Les activités de recherche et d’analyse réalisées par les scientifiques du Programme, de même que la collaboration entre AAC et l’Agence de réglementation sur la réduction des risques par l’intermédiaire du Groupe de travail sur les biopesticides, ont mené à l’élaboration d’ensemble de données de réglementation et de recommandations. Au cours de la période d’évaluation, 28 demandes d’homologations de biopesticides ont été présentées à l’Agence de réglementation, dépassant la cible de 20 demandes, ou quatre par année (tableau 5). Les demandes présentées durant la période d’évaluation portaient, entre autres, sur les produits suivants : Suffoil-X (huile paraffinique), BioCeres (B. bassiana), Oxidate (peroxyde d’hydrogène), Dazitol (huile de moutarde et oléorésine de capsicum), Botector (souches d’Aureobasidium pullulans) et Regalia (extrait de Reynoutria sachalinensis).
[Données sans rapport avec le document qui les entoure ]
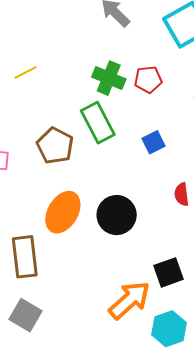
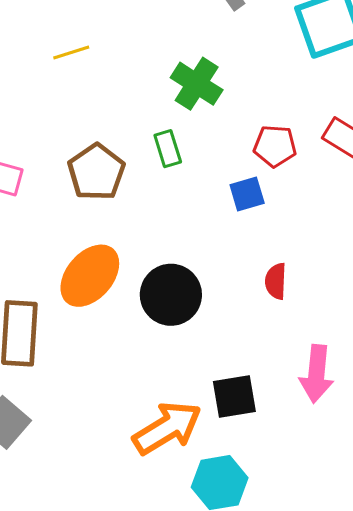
red pentagon: (148, 79) -> (275, 146), moved
green rectangle: (98, 123) -> (168, 149), size x0.6

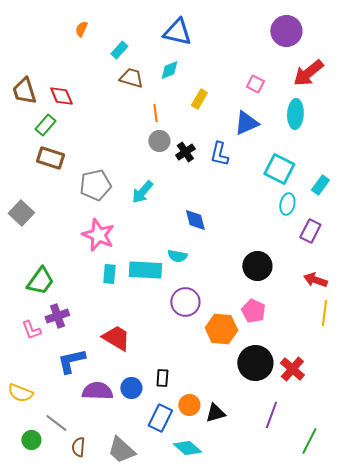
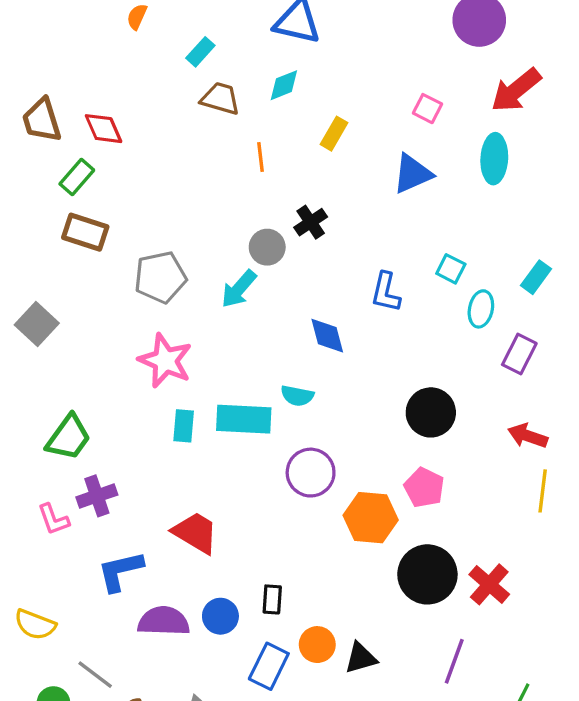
gray circle: (159, 141) -> (267, 247), moved
blue L-shape: (219, 154) -> (386, 292), moved
cyan square: (279, 169) -> (451, 269), moved, size x0.6

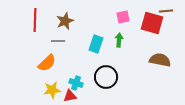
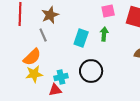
gray line: (58, 41) -> (43, 35), turned 64
cyan cross: (76, 83) -> (61, 77), turned -32
yellow star: (52, 90) -> (34, 74), moved

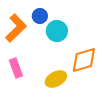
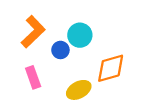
blue circle: (40, 16) -> (60, 50), moved

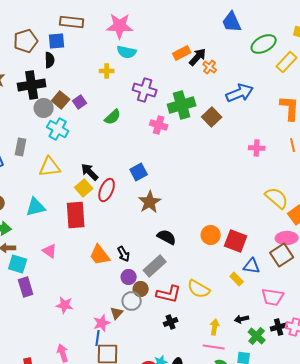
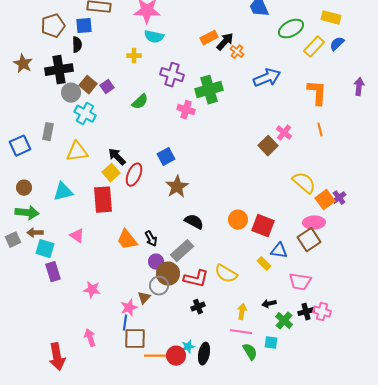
brown square: (212, 117) -> (268, 146), moved
pink cross: (257, 148) -> (284, 133), turned 35
brown circle: (141, 289) -> (168, 274), size x1.5

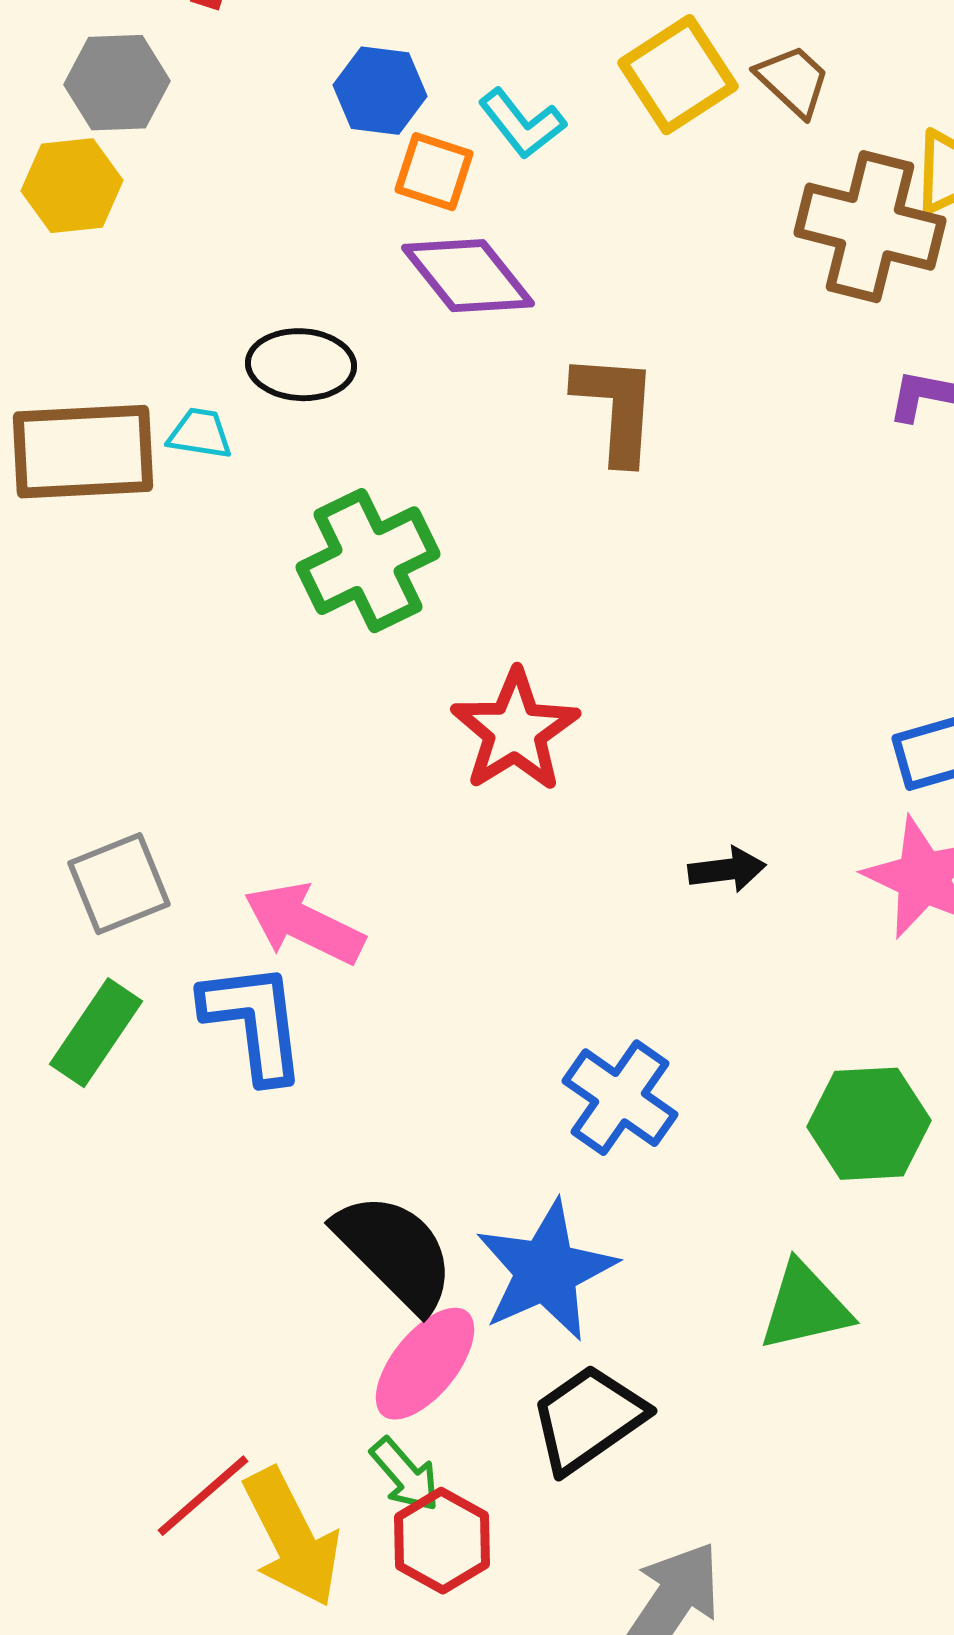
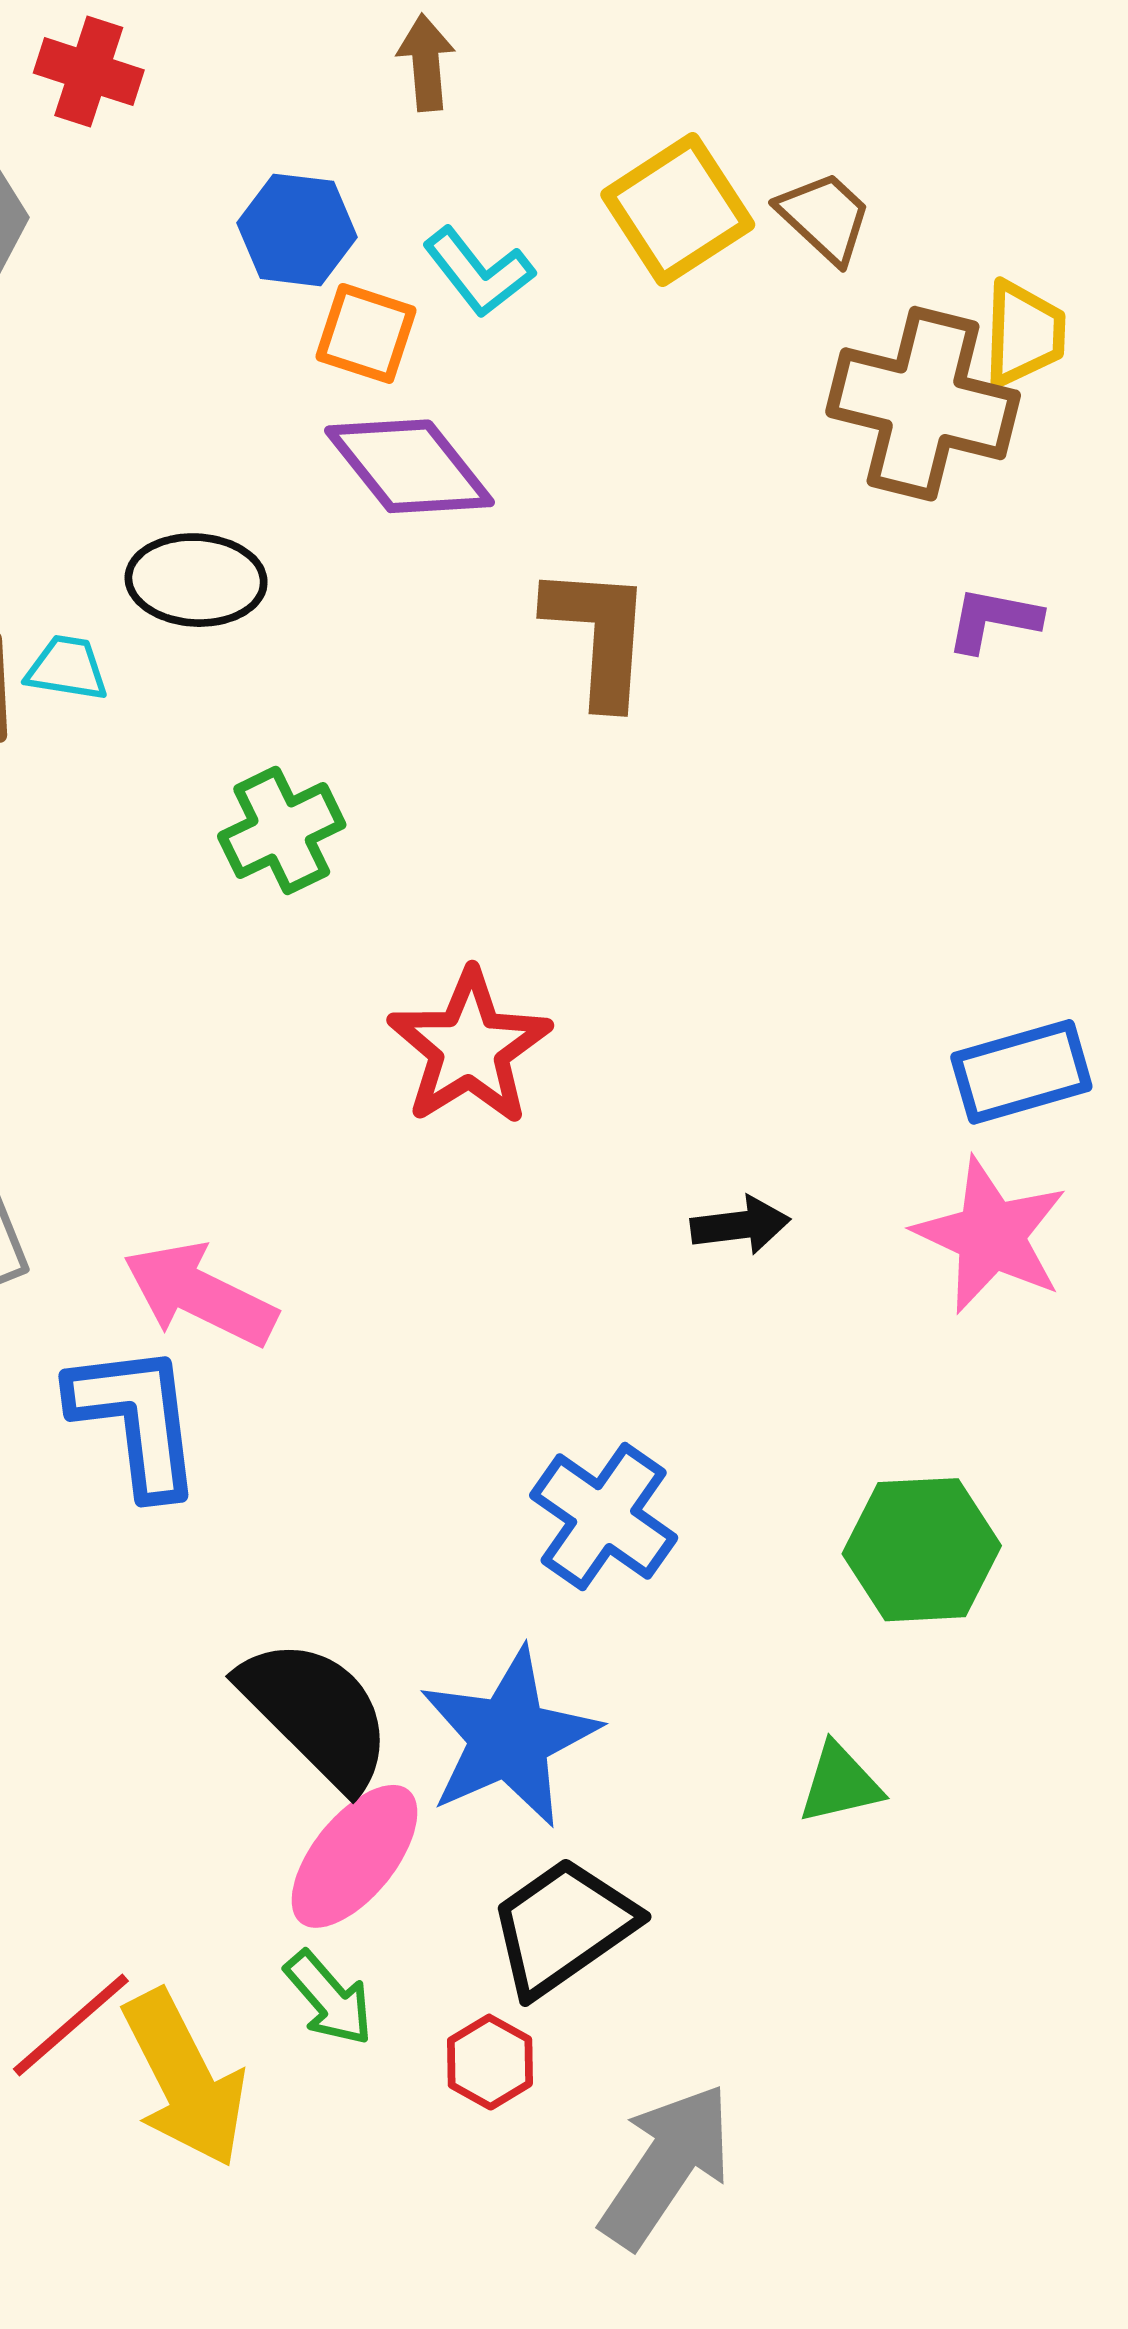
green cross: (368, 561) -> (282, 830), size x0.7
green triangle: (805, 1307) -> (840, 1784), size x0.7
red hexagon: (442, 1541) -> (490, 2062), moved, size x0.7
Tableau 5 : Rendement du Programme – Demandes d’homologation de biopesticides – 2012-2013 à 2016-2017

Rendement du Programme – Demandes d’homologation de biopesticides – 2012-2013 à 2016-2017
Réalisation Cible 2012-2013 2013-2014 2014-2015 2015-2016 2016-2017 Total 2013-2017
Demandes d’homologation de biopesticides 4 par année 6 6 5 7 4 28 demandes d’homologation de biopesticides ont été présentées à l’Agence de réglementation
Source : Rapport au Comité mixte des sous-ministres adjoints, Aperçu 2013-2017

5.4 Sensibilisation accrue à l’égard des produits et pratiques plus sécuritaires en matière de lutte antiparasitaire (résultat immédiat)

Grâce au Programme, les intervenants ont pu acquérir une meilleure connaissance de la résistance des ravageurs et des approches en matière d’atténuation. Il est possible d’accroître ces connaissances en multipliant les essais de démonstration et les interactions avec les associations de producteurs.

Le Centre de la lutte antiparasitaire joue un rôle de premier plan en veillant à ce que les intervenants possèdent une meilleure connaissance des outils et des stratégies de lutte antiparasitaire à risques réduits et qu’ils aient plus facilement accès à ceux-ci. Parmi les exemples d’outils de lutte antiparasitaire intégrée mis à la disposition des producteurs durant la période d’évaluation, mentionnons les outils d’aide à la décision, les guides pratiques et les recommandations, les fiches de renseignements, les affiches et les profils de culture mis à jour. Durant la période d’évaluation, le Programme a permis de répondre aux demandes de renseignement directes par le biais de 78 annonces distribuées à l’aide de la liste de diffusion (liste de courriel contenant quelque 1 000 adresses d’intervenants, incluant des représentants des provinces, des scientifiques, des producteurs et des représentants de l’industrie) concernant le Programme, de publier des mises à jour sur le site Web d’AAC et d’organiser des activités, comme des ateliers, des webinaires et des rencontres de producteurs.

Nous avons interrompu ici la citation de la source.